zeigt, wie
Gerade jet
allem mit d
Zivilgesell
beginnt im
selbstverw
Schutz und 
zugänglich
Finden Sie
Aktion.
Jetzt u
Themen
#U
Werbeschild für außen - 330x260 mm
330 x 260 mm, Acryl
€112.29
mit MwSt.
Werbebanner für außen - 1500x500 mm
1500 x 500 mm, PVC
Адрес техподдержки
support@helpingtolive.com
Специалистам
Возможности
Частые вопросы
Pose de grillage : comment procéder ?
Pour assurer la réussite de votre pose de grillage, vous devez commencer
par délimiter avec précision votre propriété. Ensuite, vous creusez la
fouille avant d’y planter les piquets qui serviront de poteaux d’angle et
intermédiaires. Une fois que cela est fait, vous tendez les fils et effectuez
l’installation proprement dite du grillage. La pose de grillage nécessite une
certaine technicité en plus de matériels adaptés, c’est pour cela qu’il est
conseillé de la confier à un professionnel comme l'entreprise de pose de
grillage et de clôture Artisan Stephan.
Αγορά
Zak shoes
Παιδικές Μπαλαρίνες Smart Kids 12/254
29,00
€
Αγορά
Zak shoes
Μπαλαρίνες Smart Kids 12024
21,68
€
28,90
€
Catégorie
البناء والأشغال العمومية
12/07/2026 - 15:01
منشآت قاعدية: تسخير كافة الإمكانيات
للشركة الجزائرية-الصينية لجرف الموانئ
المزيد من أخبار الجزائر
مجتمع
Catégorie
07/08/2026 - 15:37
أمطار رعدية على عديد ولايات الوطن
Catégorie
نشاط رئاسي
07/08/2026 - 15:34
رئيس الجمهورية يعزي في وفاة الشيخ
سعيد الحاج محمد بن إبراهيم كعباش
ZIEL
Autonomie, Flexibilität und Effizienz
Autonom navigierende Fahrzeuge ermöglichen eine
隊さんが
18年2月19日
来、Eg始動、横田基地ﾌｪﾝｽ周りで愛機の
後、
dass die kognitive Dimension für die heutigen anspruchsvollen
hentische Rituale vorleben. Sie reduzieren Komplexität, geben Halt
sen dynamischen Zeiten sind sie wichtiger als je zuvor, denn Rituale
_____
> _EXERCISE BRIEF_
The answer must consist of every line from the entries that holds the string "cela".

> _FINAL ANSWER_
intermédiaires. Une fois que cela est fait, vous tendez les fils et effectuez
certaine technicité en plus de matériels adaptés, c’est pour cela qu’il est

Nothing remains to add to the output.